— Task to carry out —
Read the records beneath this task and copy every line that contains the string "lobe".
========
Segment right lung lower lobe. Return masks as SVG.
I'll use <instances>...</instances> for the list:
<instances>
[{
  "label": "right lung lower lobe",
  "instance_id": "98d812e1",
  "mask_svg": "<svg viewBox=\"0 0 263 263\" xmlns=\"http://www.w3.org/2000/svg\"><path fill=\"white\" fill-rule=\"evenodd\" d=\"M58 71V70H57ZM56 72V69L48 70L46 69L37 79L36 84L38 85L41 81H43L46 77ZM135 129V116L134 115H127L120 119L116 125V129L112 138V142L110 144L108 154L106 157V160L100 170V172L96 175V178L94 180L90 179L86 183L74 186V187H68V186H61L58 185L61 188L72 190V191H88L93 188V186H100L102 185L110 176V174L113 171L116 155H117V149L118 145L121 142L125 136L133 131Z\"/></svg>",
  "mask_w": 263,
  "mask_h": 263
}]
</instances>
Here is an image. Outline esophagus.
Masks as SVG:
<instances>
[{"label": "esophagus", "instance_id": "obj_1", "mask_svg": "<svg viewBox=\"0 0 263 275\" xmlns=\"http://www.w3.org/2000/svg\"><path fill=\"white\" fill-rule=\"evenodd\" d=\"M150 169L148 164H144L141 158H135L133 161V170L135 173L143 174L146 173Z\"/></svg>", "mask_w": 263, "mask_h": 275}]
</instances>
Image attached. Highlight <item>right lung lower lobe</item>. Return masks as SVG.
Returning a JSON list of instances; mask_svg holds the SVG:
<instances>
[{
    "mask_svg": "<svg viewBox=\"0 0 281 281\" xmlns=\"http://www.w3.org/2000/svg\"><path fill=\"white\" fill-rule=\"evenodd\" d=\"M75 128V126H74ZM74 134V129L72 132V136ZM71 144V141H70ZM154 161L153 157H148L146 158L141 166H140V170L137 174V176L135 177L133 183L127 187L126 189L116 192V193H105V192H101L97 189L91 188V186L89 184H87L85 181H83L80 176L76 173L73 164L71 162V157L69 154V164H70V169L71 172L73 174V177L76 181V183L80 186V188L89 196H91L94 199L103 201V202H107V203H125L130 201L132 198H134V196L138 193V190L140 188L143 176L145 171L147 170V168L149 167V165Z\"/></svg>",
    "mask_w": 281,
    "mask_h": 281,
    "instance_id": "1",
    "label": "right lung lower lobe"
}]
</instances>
========
— Answer box —
Segment right lung lower lobe. Return masks as SVG.
  "label": "right lung lower lobe",
Image attached. Highlight <item>right lung lower lobe</item>. Return masks as SVG.
    "label": "right lung lower lobe"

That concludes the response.